Operation Prato: The Brazilian Military Filmed UAPs Emerging From the Ocean — and People Got Hurt

Operation Prato is the most documented military UAP deployment in Latin American history — and one of the most disturbing cases in the global UAP file. Brazilian Air Force personnel spent months on Colares Island photographing objects that emerged from the ocean, hovered over civilians, emitted concentrated energy beams causing burns and physical injury, and returned to the water. The commanding officer, Captain Uyrangê Hollanda, broke his silence before his death. The files were classified for 30 years. They are now partially public.

What Happened at Colares

Colares is a small island in Pará state, northern Brazil, at the mouth of the Amazon river system. In 1977, civilian reports began flooding in of luminous objects emerging from the water near the island — objects that emitted concentrated beams of light that physically struck people. Witnesses reported burns, puncture wounds, temporary blindness, and in some cases permanent health damage. Local residents called the objects “chupa-chupa” — roughly translated as “the sucker” — because of the beam’s apparent effect of drawing blood or energy from those it struck.

The Brazilian Air Force deployed Operation Prato — officially a documentation mission — under the command of Captain Uyrangê Hollanda. Military personnel were stationed on the island with cameras, military-grade recording equipment, and instructions to document everything. Over several months, they photographed the objects extensively. Medical personnel compiled records of civilian injuries. The operation generated thousands of photographs and hundreds of pages of testimony.

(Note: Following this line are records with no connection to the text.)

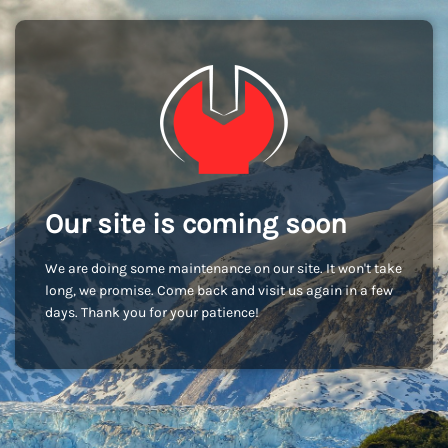
Our site is coming soon
We are doing some maintenance on our site. It won't take
long, we promise. Come back and visit us again in a few
days. Thank you for your patience!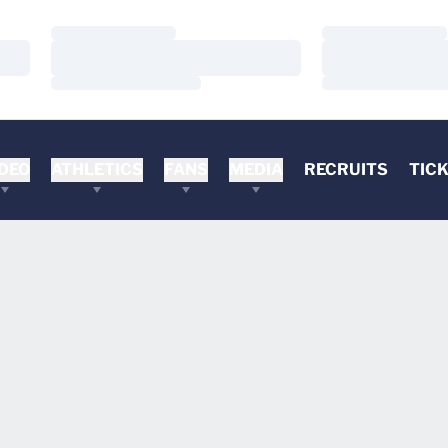
Loading…
Loading…
Loading…
Loading…
Loading…
Loading…
DEO
ATHLETICS
FANS
MEDIA
RECRUITS
TIC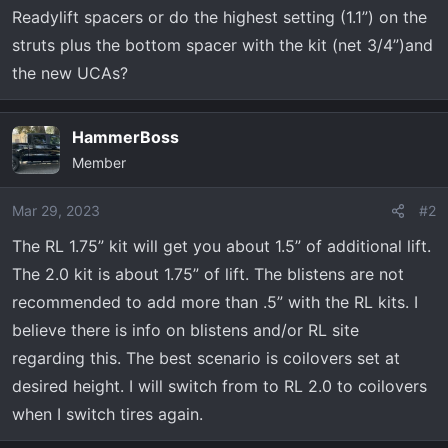
t
Readylift spacers or do the highest setting (1.1”) on the
e
struts plus the bottom spacer with the kit (net 3/4”)and
r
the new UCAs?
HammerBoss
Member
Mar 29, 2023
#2
The RL 1.75” kit will get you about 1.5” of additional lift.
The 2.0 kit is about 1.75” of lift. The blistens are not
recommended to add more than .5” with the RL kits. I
believe there is info on blistens and/or RL site
regarding this. The best scenario is coilovers set at
desired height. I will switch from to RL 2.0 to coilovers
when I switch tires again.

The Commanding Officer’s Testimony

Captain Hollanda maintained silence for decades under military oath. Shortly before his death in 1997, he granted an interview to Brazilian UFO researcher Ademar Gevaerd. He described the objects as definitively non-human in origin and expressed deep regret that Brazil had not been more transparent with its population about what its military had witnessed.

He confirmed that the objects were observed entering and exiting the water. That they demonstrated awareness of the military observers — at times approaching, at times withdrawing when approached. That the military personnel were themselves frightened by what they witnessed. That the files were classified because the Brazilian government had no framework for disclosing that something non-human was operating in Brazilian territorial waters and airspace.

The Declassification

In 2009, the Brazilian Ministry of Defence released thousands of pages of UAP investigation files under public pressure. The Operation Prato files — photographs, witness statements, medical records, military logs — entered the public domain. Brazilian researchers and international analysts have examined them extensively. The photographs show luminous objects over water and land. The medical records document genuine physical injuries with no conventional explanation. The military logs document systematic observation of transmedium craft over a sustained period.

The Colares incident is unique in the global USO record: it is documented by a national military force, includes physical evidence of harm to civilians from emitted energy, and has been partially released through official government channels. It is not a rumour. It is not an anecdote. It is a military operation with files.